[21 August 2013, TOKYO, JAPAN]
|© Japan Committee for UNICEF||Social workers who support a variety of community welfare initiatives attended the training session. The lecturer for the training, Masayo Niwa, stands in the middle of the picture above.|
The environment of children in the Tohoku region changed instantly as a result of the Great East Japan Earthquake. Many children lost family, relatives, friends, their homes and communities, and some are even forced to live far away at new places. There are also far fewer places to play, making it difficult for grandparents and community members to take an active role in child-rearing like they did before. The Japan Committee for UNICEF (JCU) has partnered with municipal governments and specialist organizations to support a wide range of local community initiatives aimed at ensuring that the uncertainty and stress spawned by this difficult situation do not negatively impact families and children, including in the form of violence.
Last year, Rikuzentaka (Iwate) produced the Date Violence Prevention Pamphlet for young people and distributed it at consultation centers and other organizations. JCU supported this initiative and on 21 August JCU provided support for a domestic violence prevention training hosted by the Rikuzentakata City Council of Social Welfare. Masayo Niwa was invited to lead the training. Ms. Niwa has long led efforts to support victims of domestic violence and is on the steering committees for the Asia-Japan Women's Resource Center and the Center for Education and Support for Women. Through the training Ms. Niwa worked to improve local social workers' ability to respond to consultations.
|© Japan Committee for UNICEF||In 2012, upon request from Rikuzentakata City Government, the Japan Committee for UNICEF provided support for the production of a pamphlet for children and youth aimed at preventing date violence.
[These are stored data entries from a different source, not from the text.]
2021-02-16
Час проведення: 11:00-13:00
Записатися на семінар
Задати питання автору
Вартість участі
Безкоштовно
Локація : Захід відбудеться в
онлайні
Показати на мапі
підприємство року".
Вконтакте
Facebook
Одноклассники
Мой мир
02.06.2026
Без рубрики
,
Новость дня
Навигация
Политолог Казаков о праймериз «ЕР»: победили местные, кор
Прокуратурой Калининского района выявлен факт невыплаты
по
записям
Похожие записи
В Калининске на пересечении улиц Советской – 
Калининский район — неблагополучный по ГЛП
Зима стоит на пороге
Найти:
The pamphlet uses real examples and cartoons to answer questions that young people may have about what is considered "violence", what to do when violence occurs, as well as hints about building relationships built on mutual respect. Download the pamphlet for free here (Japanese).|
Domestic violence is not only a problem in the areas affected by the Great East Japan Earthquake; domestic violence occurrences are reported across Japan. Domestic violence occurs in our immediate vicinity. One survey indicates that one in three women suffer from some form of violence from their husbands (physical, psychological or sexual), and one in twenty women have experienced life-threatening violence.
In her lecture, Ms. Niwa explained about the impacts of domestic violence on children and the relevant laws while also providing details about the history of domestic violence in Japan: "It was not until after the Second World War when individual dignity and equality of the sexes in the home and voting rights for women were inscribed clearly into law. Leftover beliefs from that era of feudalistic, patriarchal thought are still deeply rooted in society." She also discussed the structural cause of that violence, underscoring that the cause has nothing to do with the victim, but that there is a tendency for perpetrators to direct their personal pent-up resentment towards weaker family members.
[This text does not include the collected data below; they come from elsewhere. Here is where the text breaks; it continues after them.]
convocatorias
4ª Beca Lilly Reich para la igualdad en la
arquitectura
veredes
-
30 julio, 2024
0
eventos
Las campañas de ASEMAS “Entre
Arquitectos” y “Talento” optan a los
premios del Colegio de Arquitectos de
A total of 36 child social workers gathered from around Rikuzentakata to participate in this training. Social workers play a tremendously important role because they are the most accessible outlets for people who have fallen victim to domestic violence or child abuse and are unable to discuss their situation openly. Ryoko Honda, a psychosocial assistance adviser (clinical psychologist) at JCU, commented that, "Whether social workers understand the background and causal structure of domestic violence heavily impacts their ability to respond to consultations and provide assistance. I think this training helped social workers reaffirm the importance of this understanding."
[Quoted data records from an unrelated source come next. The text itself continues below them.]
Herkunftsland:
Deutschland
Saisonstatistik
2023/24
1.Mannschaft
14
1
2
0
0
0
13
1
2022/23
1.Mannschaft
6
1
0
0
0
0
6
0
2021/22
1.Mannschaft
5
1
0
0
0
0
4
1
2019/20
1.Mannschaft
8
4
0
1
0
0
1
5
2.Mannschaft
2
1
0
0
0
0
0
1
Ms. Niwa closed the training session with a message to the participants: "I hope that you will take what you learned today to implement assistance that respects the feelings and rights of the domestic violence victims, and that you become the leaders in creating communities that are safe for women and children."
Nearly two and a half years have passed since the disaster, and yet there are still concerns about increasing levels of violence and abuse towards children and women in the affected areas. Some news reports indicate that some communities are actually experiencing increases. The Japan Committee for UNICEF will continue to provide diverse support for initiatives aimed at combatting domestic violence.